Regarding fungicide application, I generally follow the forecast and put down prior to the above conditions as a preventative. I know a lot of folks try to stick to the bios like Serenade, Companion, and Actinovate as preventatives. You may be able to get away from that if you're conditions aren't too bad. Its really the humidity that kills us down here. It keeps the grass wet for long periods.


----------



## Stegs (Aug 29, 2017)

ok we rarely get above 90 during the day, 70s at night maybe for the month of july...

grass wet for 10-12 hours straight doesnt happen often unless we get alot of rain. I feel that brown patch would be more of a issue in the transition zone areas.
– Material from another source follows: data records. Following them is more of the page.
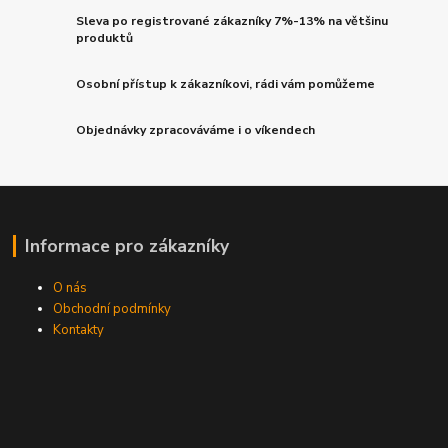
Sleva po registrované zákazníky 7%-13% na většinu
produktů
Osobní přístup k zákazníkovi, rádi vám pomůžeme
Objednávky zpracováváme i o víkendech
Informace pro zákazníky
O nás
Obchodní podmínky
Kontakty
I feel I may be a little north for these types of issues.....

But im still not going to risk it....Im going to get a granular fungicide to apply all summer long....maybe just gets scotts fungide or get some pillar G and start spreading it 1 time a month for the entire summer


----------



## vnephologist (Aug 4, 2017)

Stegs said:


> ok we rarely get above 90 during the day, 70s at night maybe for the month of july...
> 
> grass wet for 10-12 hours straight doesnt happen often unless we get alot of rain. I feel that brown patch would be more of a issue in the transition zone areas. I feel I may be a little north for these types of issues.....
> 
> But im still not going to risk it....Im going to get a granular fungicide to apply all summer long....maybe just gets scotts fungide or get some pillar G and start spreading it 1 time a month for the entire summer


Yeah, you won't have quite the same pressure, so hopefully should have some great success. Looking forward to seeing some pics as it matures! Regarding the fungicide... if you want to stick to a simple preventative regimen, you may want to go for a bio. If you're going to regularly apply chems then you'll need to rotate between at least two classes or you'll build resistance and actually make things worse. Two good options are rotation between a "strobie" like Azoxystrobin or Pyraclostrobin and a DMI like Propiconazole or Triticonazole.


----------



## Stegs (Aug 29, 2017)

more updated pics. Pics taken yesterday 5/21

Starting to fill in and get really thick. My honda hr214 is having trouble cutting it. Im having to mow it every other day now @ 3.5 (highest my push mower will go)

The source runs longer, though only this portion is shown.